The deception doesn’t end there. “A lot of CPCs go by multiple names,” Peng said. A CPC might show one name on its Google location, but have a different name on its website. “And then their 990 might have a different name altogether, so that makes it really difficult to even try to find the right tax information for them.” The relationship between individually named CPCs and the larger entities that support them can also be hard to discern.
“The research really helps validate what we already knew: that CPCs are really deceptive,” she said.
Given the maze of CPCs’ various names, affiliations, and other misleading information, Peng and Collins-Calhoun said that it would be easy for funders to be misled into thinking that they are actually offering agenda-free services to promote maternal health and children’s well-being. For example, Peng said, a CPC might apply to a community foundation or other more mainstream funder using a reproductive justice or maternal health lens, “not disclosing that they do not offer abortion services or provide that choice to people who come in the door.”
On a positive note, Collins-Calhoun said, “I think the more public CPCs have become, and the closer we got to the Dobbs decision, people began finding out what CPCs were.
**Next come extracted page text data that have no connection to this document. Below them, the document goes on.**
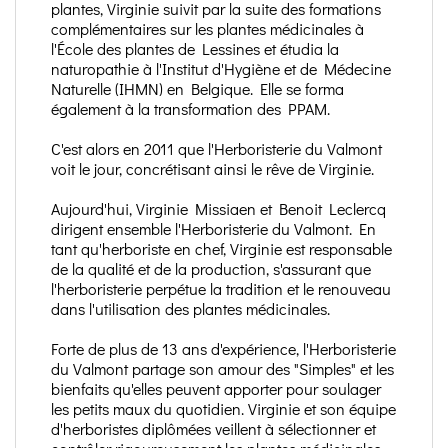
plantes, Virginie suivit par la suite des formations
complémentaires sur les plantes médicinales à
l'École des plantes de Lessines et étudia la
naturopathie à l'Institut d'Hygiène et de Médecine
Naturelle (IHMN) en Belgique. Elle se forma
également à la transformation des PPAM.
C'est alors en 2011 que l'Herboristerie du Valmont
voit le jour, concrétisant ainsi le rêve de Virginie.
Aujourd'hui, Virginie Missiaen et Benoit Leclercq
dirigent ensemble l'Herboristerie du Valmont. En
tant qu'herboriste en chef, Virginie est responsable
de la qualité et de la production, s'assurant que
l'herboristerie perpétue la tradition et le renouveau
dans l'utilisation des plantes médicinales.
Forte de plus de 13 ans d'expérience, l'Herboristerie
du Valmont partage son amour des "Simples" et les
bienfaits qu'elles peuvent apporter pour soulager
les petits maux du quotidien. Virginie et son équipe
d'herboristes diplômées veillent à sélectionner et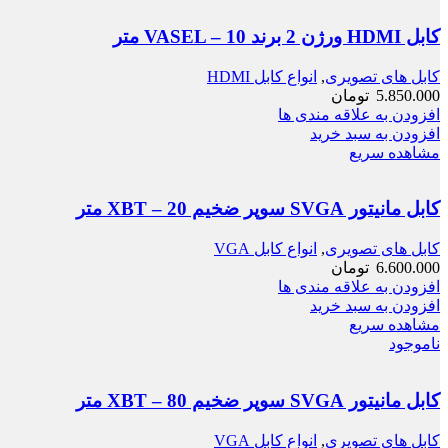
کابل HDMI ورژن 2 برند VASEL – 10 متر
کابل های تصویری
,
انواع کابل HDMI
5.850.000
تومان
افزودن به علاقه مندی ها
افزودن به سبد خرید
مشاهده سریع
کابل مانیتور SVGA سوپر ضخیم XBT – 20 متر
کابل های تصویری
,
انواع کابل VGA
6.600.000
تومان
افزودن به علاقه مندی ها
افزودن به سبد خرید
مشاهده سریع
ناموجود
کابل مانیتور SVGA سوپر ضخیم XBT – 80 متر
کابل های تصویری
,
انواع کابل VGA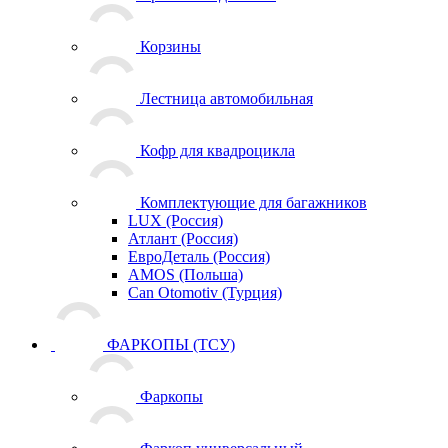
Корзины
Лестница автомобильная
Кофр для квадроцикла
Комплектующие для багажников
LUX (Россия)
Атлант (Россия)
ЕвроДеталь (Россия)
AMOS (Польша)
Can Otomotiv (Турция)
ФАРКОПЫ (ТСУ)
Фаркопы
If they were funding them, they stopped.” During the height of awareness about the Black maternal health crisis, though, “they might have been getting more funding for the childbirth classes, the diaper banks, and the baby closets” than they do today.
Bad data
Candid’s Foundation Directory Online is another source of misinformation about crisis pregnancy centers. According to the NCRP report, “These fake clinics get hidden in other (often counterintuitive) data categories, including women’s rights, individual liberties, and even maternal health and prenatal care,” despite the fact that the vast majority of them aren’t healthcare facilities and don’t provide medical services.
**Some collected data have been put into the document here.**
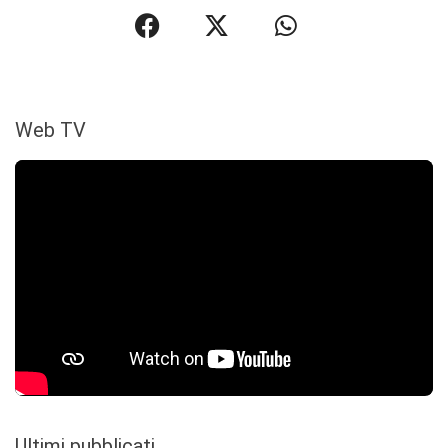
Web TV
Ultimi pubblicati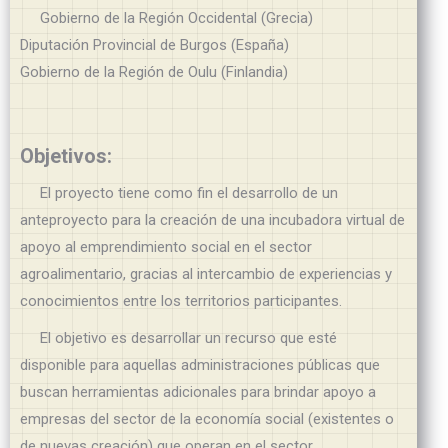
Gobierno de la Región Occidental (Grecia)
Diputación Provincial de Burgos (España)
Gobierno de la Región de Oulu (Finlandia)
Objetivos:
El proyecto tiene como fin el desarrollo de un
anteproyecto para la creación de una incubadora virtual de
apoyo al emprendimiento social en el sector
agroalimentario, gracias al intercambio de experiencias y
conocimientos entre los territorios participantes.
El objetivo es desarrollar un recurso que esté
disponible para aquellas administraciones públicas que
buscan herramientas adicionales para brindar apoyo a
empresas del sector de la economía social (existentes o
de nuevas creación) que operan en el sector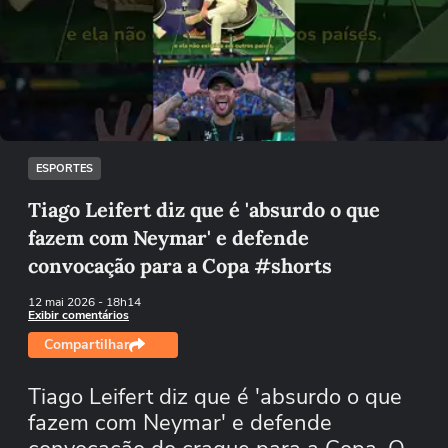
Não foi possível reproduzir o vídeo
Tentar novamente
ESPORTES
Tiago Leifert diz que é 'absurdo o que
fazem com Neymar' e defende
convocação para a Copa #shorts
12 mai 2026
- 18h14
Exibir comentários
Compartilhar
Tiago Leifert diz que é 'absurdo o que
fazem com Neymar' e defende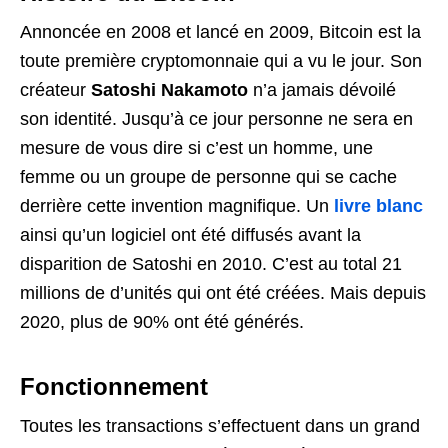
Annoncée en 2008 et lancé en 2009, Bitcoin est la
toute première cryptomonnaie qui a vu le jour. Son
créateur
Satoshi Nakamoto
n’a jamais dévoilé
son identité. Jusqu’à ce jour personne ne sera en
mesure de vous dire si c’est un homme, une
femme ou un groupe de personne qui se cache
derrière cette invention magnifique. Un
livre blanc
ainsi qu’un logiciel ont été diffusés avant la
disparition de Satoshi en 2010. C’est au total 21
millions de d’unités qui ont été créées. Mais depuis
2020, plus de 90% ont été générés.
Fonctionnement
Toutes les transactions s’effectuent dans un grand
In response to questions about the accuracy of its data about CPCs, Candid VP of Data Jake Garcia said, “Candid processes data on approximately 4 million grants per year. We have also collected data on more than 2 million organizations in the U.S. and overseas. The comprehensiveness of the data available for these organizations varies greatly.”
While Candid’s goal is to code grants and organizations accurately using a combination of staff and automation, Garcia said, “achieving this can be limited by the quality of the information available.” And, Garcia said, as NCRP itself has noted, “CPCs have misrepresented their intentions so much that many legitimate healthcare centers and community centers list them alongside real abortion providers.”
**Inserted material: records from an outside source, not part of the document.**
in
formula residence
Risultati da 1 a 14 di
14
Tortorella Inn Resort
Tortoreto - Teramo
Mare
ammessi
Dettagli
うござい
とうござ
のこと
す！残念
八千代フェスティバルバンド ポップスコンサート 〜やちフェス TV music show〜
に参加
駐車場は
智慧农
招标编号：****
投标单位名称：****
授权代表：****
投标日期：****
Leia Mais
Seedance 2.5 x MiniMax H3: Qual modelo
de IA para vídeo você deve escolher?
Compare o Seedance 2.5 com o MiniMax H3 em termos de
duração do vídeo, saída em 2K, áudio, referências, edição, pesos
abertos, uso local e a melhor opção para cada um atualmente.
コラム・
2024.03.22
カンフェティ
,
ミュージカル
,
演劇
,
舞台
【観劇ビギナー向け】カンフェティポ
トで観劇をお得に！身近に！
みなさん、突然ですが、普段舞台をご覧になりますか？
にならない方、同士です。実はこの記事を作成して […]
Mainstream news coverage of the damage CPCs do has been slow in coming, and while the first CPC opened in 1967, public awareness has been mounting since at least 2017. Even with the large amount of data Candid processes, it’s somewhat disturbing that the organization hasn’t been more proactive in its due diligence in this area, given the threats posed by CPCs and the larger movement of which they’re a part.
Garcia said that Candid is in the process of recoding CPCs into a new category called “Abortion Restrictions.”
“Candid has also been proactively improving its data related to abortion restrictions, including removing incorrect codes. This is an ongoing process to provide the most accurate data possible.” Garcia said these changes “will be included in our next round of taxonomy updates, scheduled to take place in the coming months.”
In the meantime, donors seeking to support services for pregnant people that are not driven by an anti-abortion agenda have other options. The NCRP report lists several steps that funders can take to do due diligence when moving money to those services, including a vetted list of reproductive health care and human rights nonprofits.